This composite image shows a beautiful X-ray and optical view of Cassiopeia A (Cas A), a supernova remnant located in our Galaxy about 11,000 light years away. These are the remains of a massive star that exploded about 330 years ago, as measured in Earth's time frame. X-rays from Chandra are shown in red, green and blue along with optical data from Hubble in gold.
At the center of the image is a neutron star, an ultra-dense star created by the supernova. Ten years of observations with Chandra have revealed a 4% decline in the temperature of this neutron star, an unexpectedly rapid cooling. Two new papers by independent research teams show that this cooling is likely caused by a neutron superfluid forming in its central regions, the first direct evidence for this bizarre state of matter in the core of a neutron star.
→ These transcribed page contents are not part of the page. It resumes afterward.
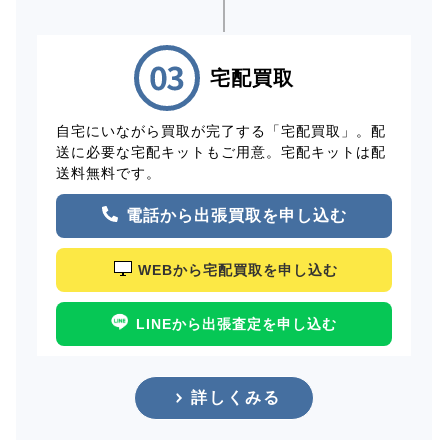
宅配買取
自宅にいながら買取が完了する「宅配買取」。配
送に必要な宅配キットもご用意。宅配キットは配
送料無料です。
電話から出張買取を申し込む
WEBから宅配買取を申し込む
LINEから出張査定を申し込む
詳しくみる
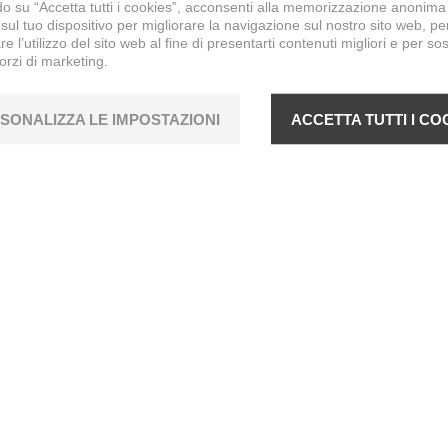
o su “Accetta tutti i cookies”, acconsenti alla memorizzazione anonima
sul tuo dispositivo per migliorare la navigazione sul nostro sito web, pe
re l’utilizzo del sito web al fine di presentarti contenuti migliori e per so
forzi di marketing.
SONALIZZA LE IMPOSTAZIONI
ACCETTA TUTTI I CO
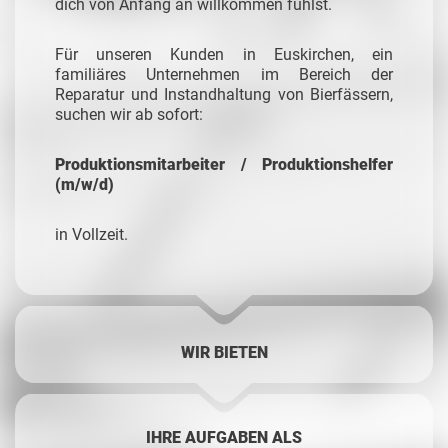
dich von Anfang an willkommen fühlst.
Für unseren Kunden in Euskirchen, ein
familiäres Unternehmen im Bereich der
Reparatur und Instandhaltung von Bierfässern,
suchen wir ab sofort:
Produktionsmitarbeiter / Produktionshelfer
(m/w/d)
in Vollzeit.
WIR BIETEN
IHRE AUFGABEN ALS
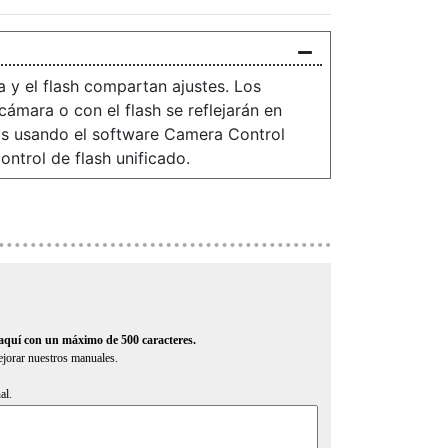
a y el flash compartan ajustes. Los
cámara o con el flash se reflejarán en
os usando el software Camera Control
ontrol de flash unificado.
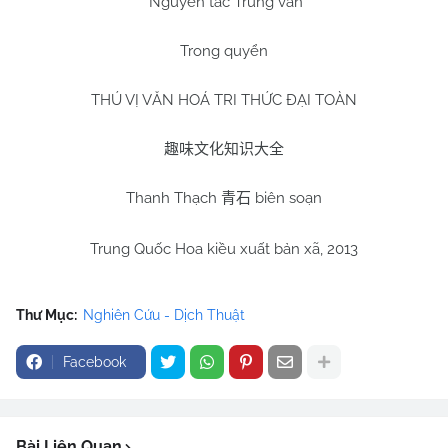
Nguyên tác Trung văn
Trong quyển
THÚ VỊ VĂN HOÁ TRI THỨC ĐẠI TOÀN
趣味文化知识大全
Thanh Thạch
biên soạn
青石
Trung Quốc Hoa kiều xuất bản xã, 2013
Thư Mục:
Nghiên Cứu - Dịch Thuật
Facebook
Bài Liên Quan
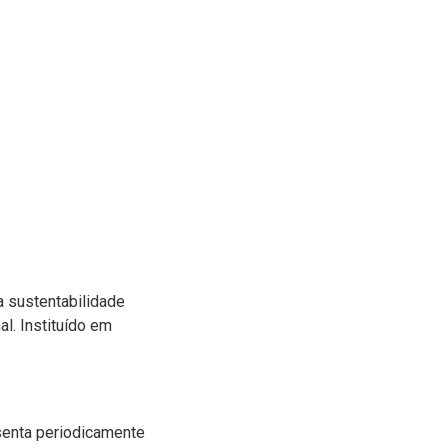
a sustentabilidade
l. Instituído em
senta periodicamente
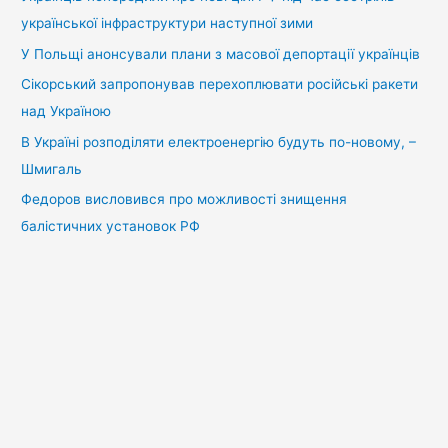
української інфраструктури наступної зими
У Польщі анонсували плани з масової депортації українців
Сікорський запропонував перехоплювати російські ракети
над Україною
В Україні розподіляти електроенергію будуть по-новому, –
Шмигаль
Федоров висловився про можливості знищення
балістичних установок РФ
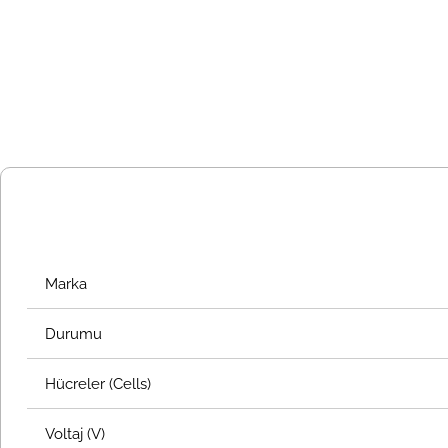
Marka
Durumu
Hücreler (Cells)
Voltaj (V)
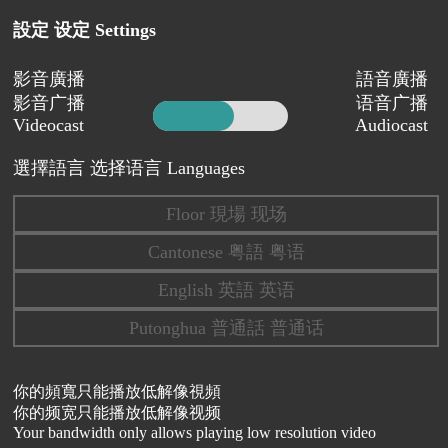
設定 设定 Settings
影音廣播
語音廣播
影音广播
语音广播
Videocast
Audiocast
選擇語言 选择语言 Languages
Floor 現場 现场
Cantonese 粤語 粤语
English 英語 英语
Putonghua 普通話 普通话
你的頻寬只能播放低解像視頻
你的频宽只能播放低解像视频
Your bandwidth only allows playing low resolution video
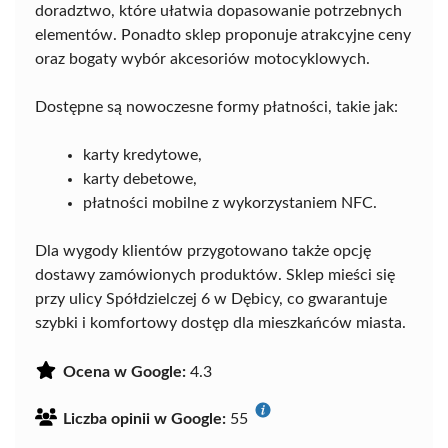
doradztwo, które ułatwia dopasowanie potrzebnych
elementów. Ponadto sklep proponuje atrakcyjne ceny
oraz bogaty wybór akcesoriów motocyklowych.
Dostępne są nowoczesne formy płatności, takie jak:
karty kredytowe,
karty debetowe,
płatności mobilne z wykorzystaniem NFC.
Dla wygody klientów przygotowano także opcję
dostawy zamówionych produktów. Sklep mieści się
przy ulicy Spółdzielczej 6 w Dębicy, co gwarantuje
szybki i komfortowy dostęp dla mieszkańców miasta.
Ocena w Google:
4.3
Liczba opinii w Google:
55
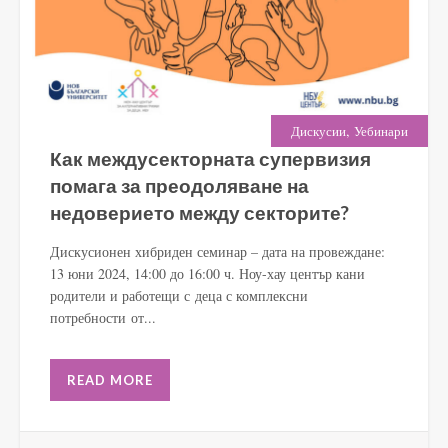
,
Дискусии
Уебинари
Как междусекторната супервизия
помага за преодоляване на
недоверието между секторите?
Дискусионен хибриден семинар – дата на провеждане:
13 юни 2024, 14:00 до 16:00 ч. Ноу-хау център кани
родители и работещи с деца с комплексни
потребности от...
READ MORE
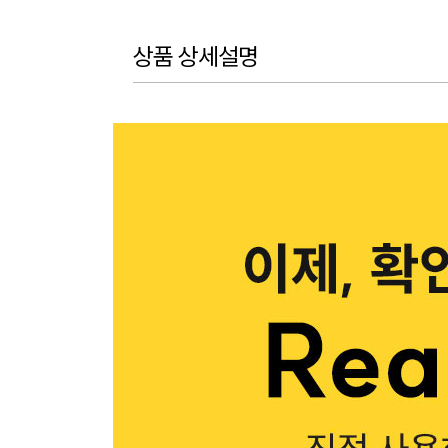
상품 상세설명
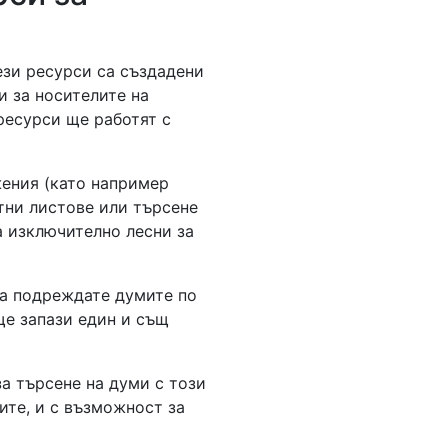
ези ресурси са създадени
и за носителите на
ресурси ще работят с
жения (като например
отни листове или търсене
а изключително лесни за
а подреждате думите по
ще запази един и същ
а търсене на думи с този
ите, и с възможност за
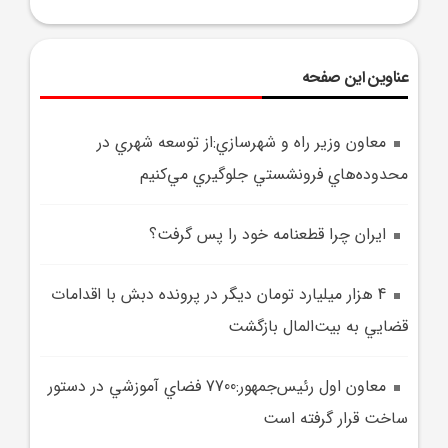
عناوین این صفحه
معاون وزير راه و شهرسازي:از توسعه شهري در
محدوده‌هاي فرونشستي جلوگيري مي‌کنيم
ایران چرا قطعنامه خود را پس گرفت؟
4 هزار ميليارد تومان ديگر در پرونده دبش با اقدامات
قضايي به بيت‌المال بازگشت
معاون اول رئيس‌جمهور:7700 فضاي آموزشي در دستور
ساخت قرار گرفته است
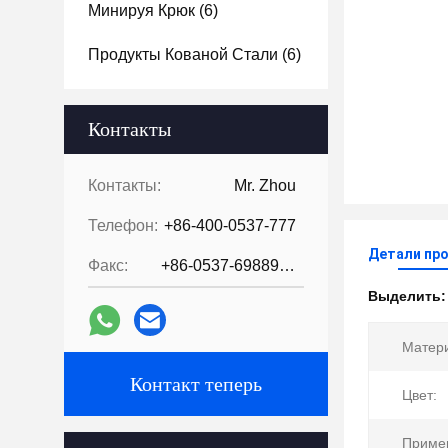
Минируя Крюк
(6)
Продукты Кованой Стали
(6)
Контакты
Контакты:
Mr. Zhou
Телефон:
+86-400-0537-777
Детали пр
Факс:
+86-0537-6988978
Выделить
Матер
Контакт теперь
Цвет:
Приме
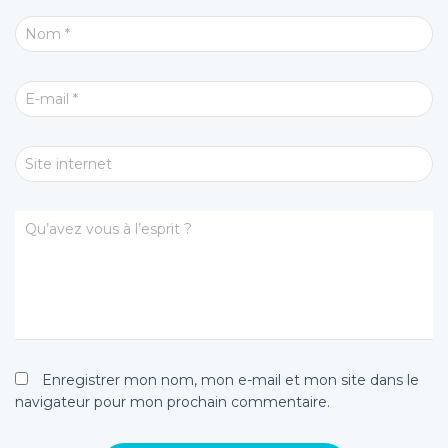
Nom
*
E-mail
*
Site internet
Qu’avez vous à l’esprit ?
Enregistrer mon nom, mon e-mail et mon site dans le
navigateur pour mon prochain commentaire.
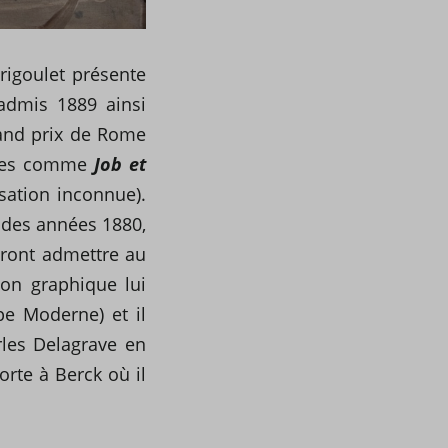
rigoulet présente
 admis 1889 ainsi
rand prix de Rome
iques comme
Job et
isation inconnue).
n des années 1880,
feront admettre au
ion graphique lui
pe Moderne) et il
les Delagrave en
orte à Berck où il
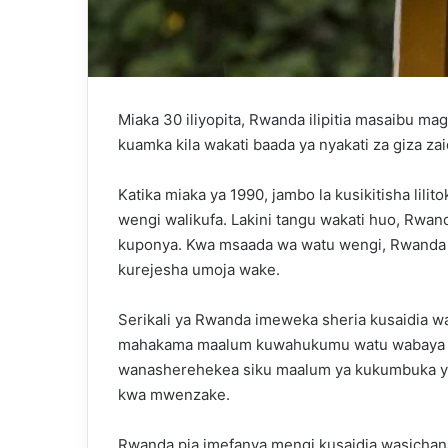
Miaka 30 iliyopita, Rwanda ilipitia masaibu 
kuamka kila wakati baada ya nyakati za giza zai
Katika miaka ya 1990, jambo la kusikitisha lil
wengi walikufa. Lakini tangu wakati huo, Rwan
kuponya. Kwa msaada wa watu wengi, Rwanda il
kurejesha umoja wake.
Serikali ya Rwanda imeweka sheria kusaidia w
mahakama maalum kuwahukumu watu wabaya na k
wanasherehekea siku maalum ya kukumbuka ya
kwa mwenzake.
Rwanda pia imefanya mengi kusaidia wasichan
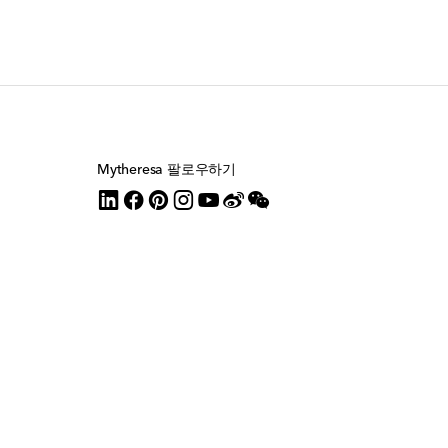
Mytheresa 팔로우하기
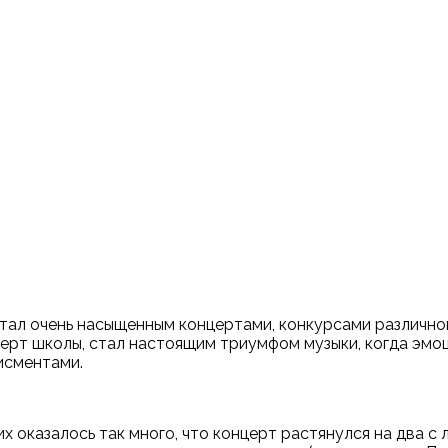
стал очень насыщенным концертами, конкурсами различн
ерт школы, стал настоящим триумфом музыки, когда эмоц
исментами.
х оказалось так много, что концерт растянулся на два с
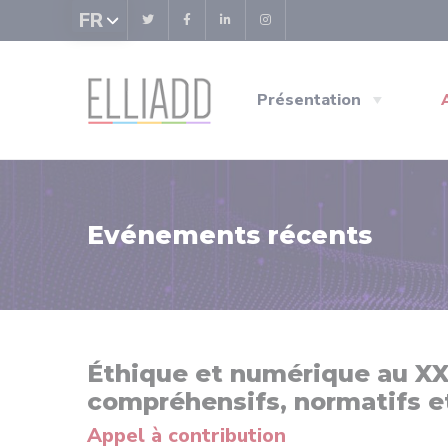
Panneau de gestion des cookies
FR
Présentation
Evénements récents
Éthique et numérique au XXI
compréhensifs, normatifs et
Appel à contribution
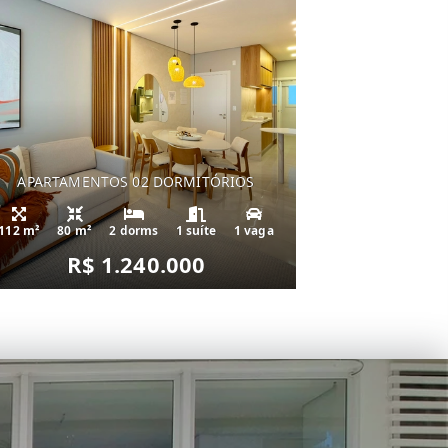
APARTAMENTOS 02 DORMITÓRIOS
112 m²
80 m²
2 dorms
1 suíte
1 vaga
R$ 1.240.000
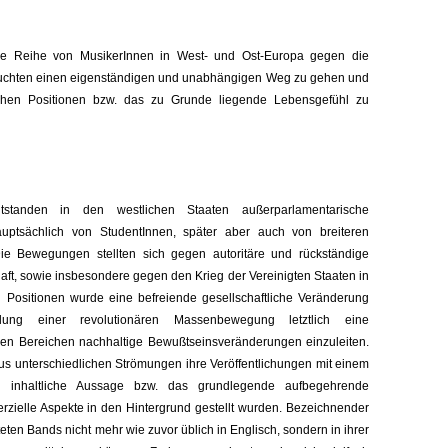
eine Reihe von MusikerInnen in West- und Ost-Europa gegen die
rsuchten einen eigenständigen und unabhängigen Weg zu gehen und
ichen Positionen bzw. das zu Grunde liegende Lebensgefühl zu
standen in den westlichen Staaten außerparlamentarische
uptsächlich von StudentInnen, später aber auch von breiteren
ie Bewegungen stellten sich gegen autoritäre und rückständige
haft, sowie insbesondere gegen den Krieg der Vereinigten Staaten in
 Positionen wurde eine befreiende gesellschaftliche Veränderung
ung einer revolutionären Massenbewegung letztlich eine
elen Bereichen nachhaltige Bewußtseinsveränderungen einzuleiten.
 unterschiedlichen Strömungen ihre Veröffentlichungen mit einem
e inhaltliche Aussage bzw. das grundlegende aufbegehrende
rzielle Aspekte in den Hintergrund gestellt wurden. Bezeichnender
eten Bands nicht mehr wie zuvor üblich in Englisch, sondern in ihrer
The inset shows an artist's impression of the neutron star at the center of Cas A. The different colored layers in the cutout region show the crust (orange), the core (red), where densities are much higher, and the part of the core where the neutrons are thought to be in a superfluid state (inner red ball). The blue rays emanating from the center of the star represent the copious numbers of neutrinos -- nearly massless, weakly interacting particles -- that are created as the core temperature falls below a critical level and a neutron superfluid is formed, a process that began about 100 years ago as observed from Earth. These neutrinos escape from the star, taking energy with them and causing the star to cool much more rapidly.